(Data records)
■ ■ ■

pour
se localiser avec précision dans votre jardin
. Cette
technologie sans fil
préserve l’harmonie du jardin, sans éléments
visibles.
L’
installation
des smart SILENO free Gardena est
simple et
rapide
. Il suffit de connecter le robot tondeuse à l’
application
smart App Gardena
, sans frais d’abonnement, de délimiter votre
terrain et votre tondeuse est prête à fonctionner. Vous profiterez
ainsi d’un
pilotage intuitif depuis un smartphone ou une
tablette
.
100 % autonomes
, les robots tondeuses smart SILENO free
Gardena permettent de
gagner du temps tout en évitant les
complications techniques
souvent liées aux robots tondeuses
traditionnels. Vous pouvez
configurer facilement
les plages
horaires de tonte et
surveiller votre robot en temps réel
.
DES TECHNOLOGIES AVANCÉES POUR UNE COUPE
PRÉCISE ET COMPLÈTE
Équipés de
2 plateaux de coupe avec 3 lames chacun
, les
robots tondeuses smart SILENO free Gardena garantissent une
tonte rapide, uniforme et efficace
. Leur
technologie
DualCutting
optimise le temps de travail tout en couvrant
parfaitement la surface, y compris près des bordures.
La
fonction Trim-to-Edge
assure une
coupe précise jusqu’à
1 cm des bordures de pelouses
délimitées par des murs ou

■ ■ ■

§ **TASK GOAL**
Reproduce the entries above exactly.

§ **RESPONSE TO THE TASK**
pour
se localiser avec précision dans votre jardin
. Cette
technologie sans fil
préserve l’harmonie du jardin, sans éléments
visibles.
L’
installation
des smart SILENO free Gardena est
simple et
rapide
. Il suffit de connecter le robot tondeuse à l’
application
smart App Gardena
, sans frais d’abonnement, de délimiter votre
terrain et votre tondeuse est prête à fonctionner. Vous profiterez
ainsi d’un
pilotage intuitif depuis un smartphone ou une
tablette
.
100 % autonomes
, les robots tondeuses smart SILENO free
Gardena permettent de
gagner du temps tout en évitant les
complications techniques
souvent liées aux robots tondeuses
traditionnels. Vous pouvez
configurer facilement
les plages
horaires de tonte et
surveiller votre robot en temps réel
.
DES TECHNOLOGIES AVANCÉES POUR UNE COUPE
PRÉCISE ET COMPLÈTE
Équipés de
2 plateaux de coupe avec 3 lames chacun
, les
robots tondeuses smart SILENO free Gardena garantissent une
tonte rapide, uniforme et efficace
. Leur
technologie
DualCutting
optimise le temps de travail tout en couvrant
parfaitement la surface, y compris près des bordures.
La
fonction Trim-to-Edge
assure une
coupe précise jusqu’à
1 cm des bordures de pelouses
délimitées par des murs ou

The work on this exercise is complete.